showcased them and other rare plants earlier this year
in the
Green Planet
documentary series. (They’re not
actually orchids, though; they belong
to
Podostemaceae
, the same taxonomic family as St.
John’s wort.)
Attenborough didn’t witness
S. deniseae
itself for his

> _What is being asked_: Please write out the whole of the material exactly.

> _Exercise response_:
showcased them and other rare plants earlier this year
in the
Green Planet
documentary series. (They’re not
actually orchids, though; they belong
to
Podostemaceae
, the same taxonomic family as St.
John’s wort.)
Attenborough didn’t witness
S. deniseae
itself for his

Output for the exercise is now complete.